The case dates back to 2014 when Erdogan's cabinet ministers and their relatives were mired in a major corruption scandal. Kilicdaroglu had accused Erdogan, then a prime minister, of being a "prime thief."
Dropping the lawsuit in Ankara's 7th Civil Court of First Instance, Judge Leyla Kundakci said in a ruling, "Politics should not be turned into such environment. They are setting a bad example for our children."
Erdogan's lawyers said, "The attack, which directly targeted his personal rights, is heavy and unfair. 'Prime thief' and 'thief' are concrete criminal charges that cannot be accepted within freedom of expression and the right to political criticism."

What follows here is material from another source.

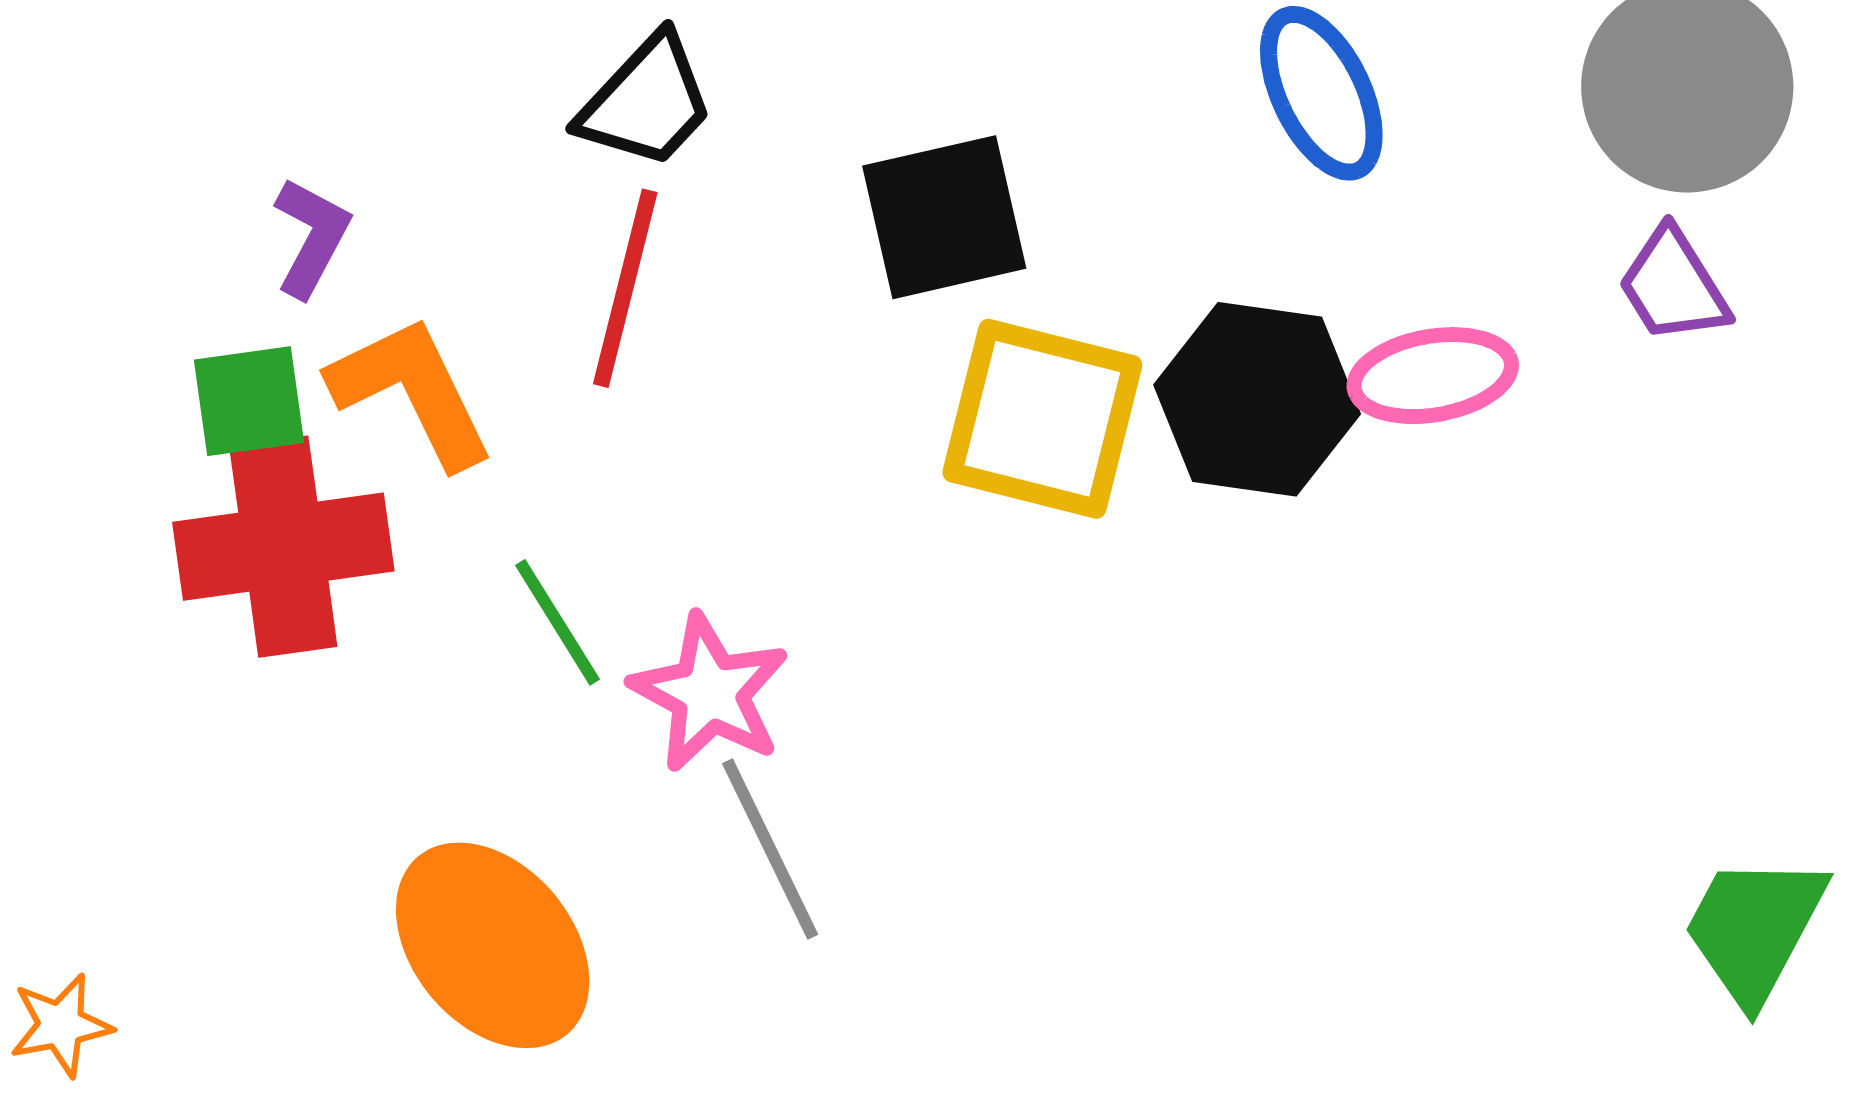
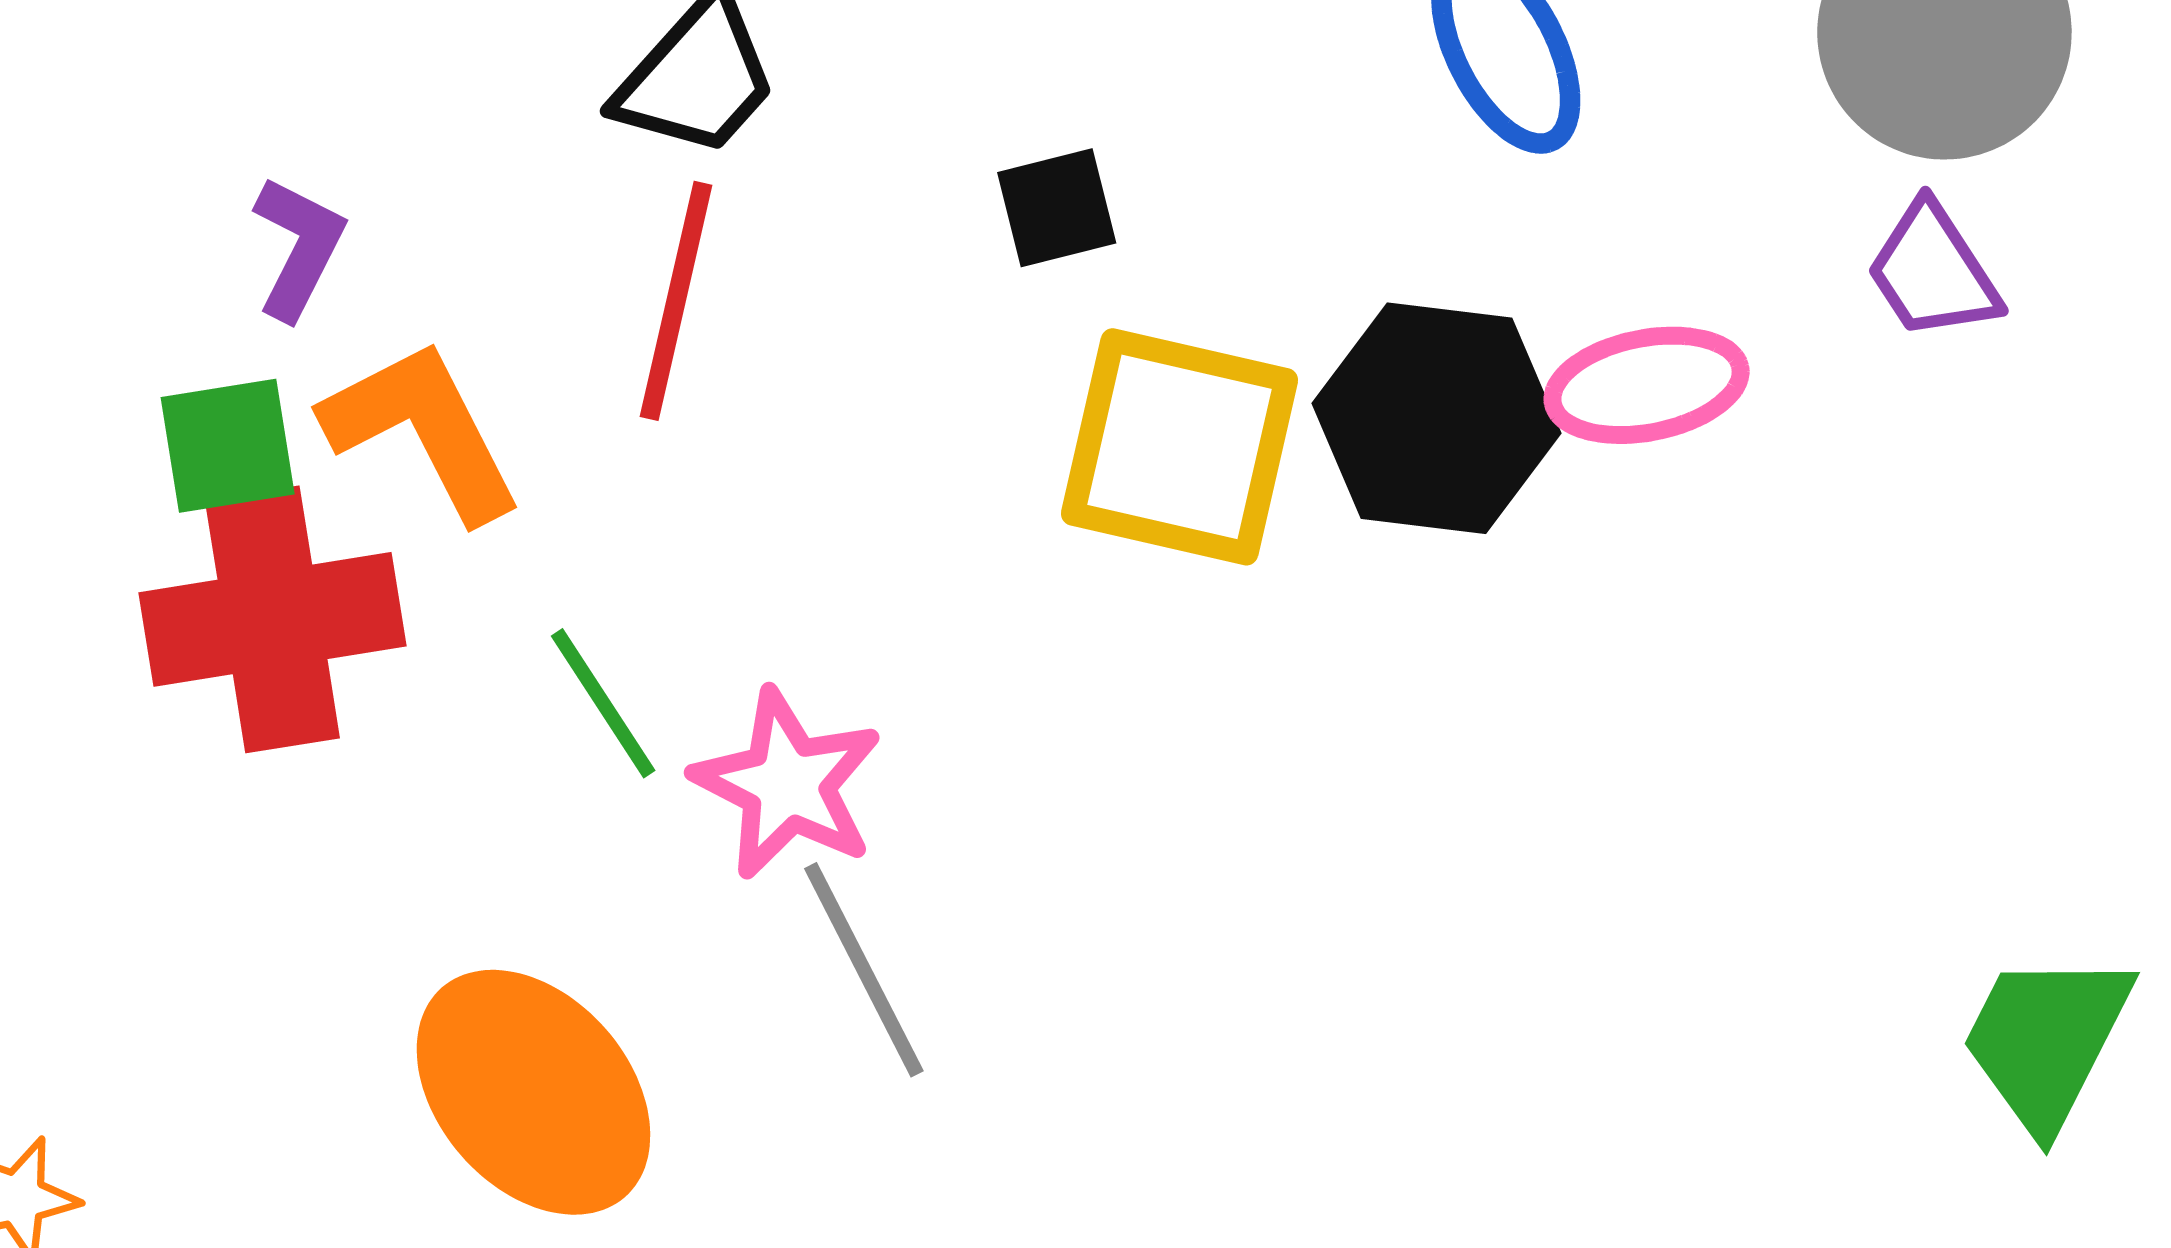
black square: (944, 217) -> (1057, 208), size x0.6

Defense attorneys for the CHP leader, however, said Kilicdaroglu was merely expressing his opinion and reacting to the government corruption scandal, during which probes were launched against 53 suspects.
Last week, Kilicdaroglu described Erdogan as "a dictator," a day after he called on prosecutors to launch a probe against those academics who had signed a declaration criticizing military action in the country's mainly Kurdish southeast. According to media reports, 27 of the signatories were briefly detained.
Insulting the president is considered a crime in Turkey and punishable by as much as four years in prison.
CHP is Turkey's largest opposition party with 134 seats in the 550-member parliament, and has been led by Kilicdaroglu since May 2010.